I really don't believe physical punishment, no matter how "correctly" applied, is necessary to raise a child. If parents can educate and punish their children without having to lay a hand on them, that's wonderful. It would be the ideal way.  Instead of hitting a child for misbehaving, they could talk to them or find another method of punishment. 
Again, then I see those kids who are little shits and wish I could kick them in the face. But I suppose some of them get a beating, too.


----------



## Socrates (Aug 4, 2021)

You get a kid that knows how to shut the fuck up. Or a serial killer. YMMV.


----------



## biozeminadae1 (Aug 5, 2021)

Question Mark said:


> The majority of American males are sexually abused at birth.
> View attachment 2399711


The result of Calvinist and general Protestant ideology, the worst of all Christianity. I don't even give a shit if the Market exists due to this denomination.


----------



## Angry Canadian (Aug 6, 2021)

It depends on the social climate, what kind of retarded ideas are going to be injected into your hypothetical child's head? I see a few people in this thread referring to beatings as abuse, these people have been failed by a civilization in decline, hoodwinked by liberal hippie faggots, into worshiping safety and peace and into hating (with every fiber of their being) action, risk, and "violence"

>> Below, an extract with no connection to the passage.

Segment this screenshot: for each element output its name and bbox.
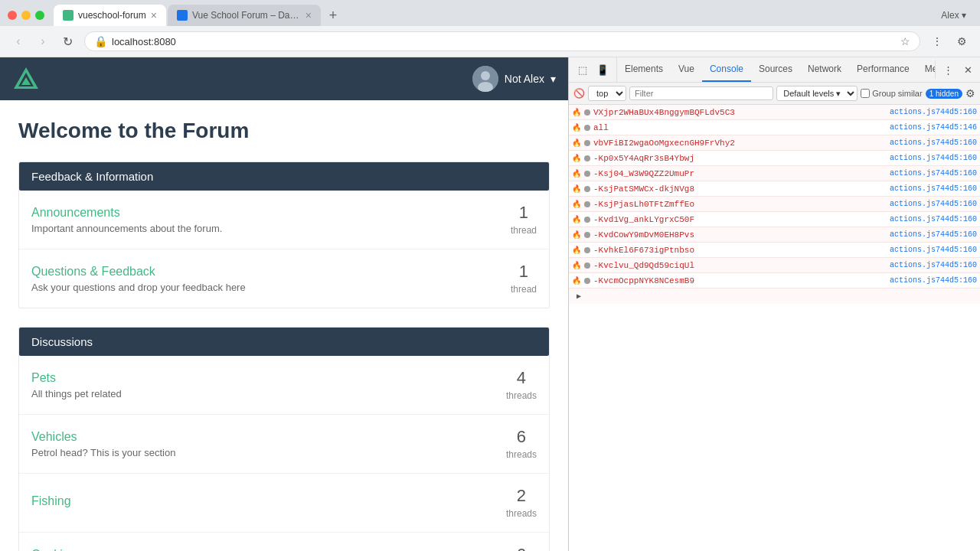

No child should be punished frivolously; and sadistic parents who hit their children over tiny little infractions or "just because" ought to be proscribed Roman style, that's a fact.  But if your 14 year old son who just hit puberty decides to push the boundaries in the household, or worse... steal, lie, cheat, or abuse their parents, then they need to catch five across the teeth the same way a stranger would treat them.
It's a parents job to prepare their children for adulthood, and to prepare their children for living good lives after they (the parents) are dead and unable to help them/guide them.

kids 3-6 should absolutely catch a spanking if it's warranted.
Kids 7-12 should absolutely catch a smack across the mouth if it's warranted
Boys 13-18 should absolutely catch a beat down if their actions warrant it.
Girls 15-18 absolutely deserve a beat down if it's warranted.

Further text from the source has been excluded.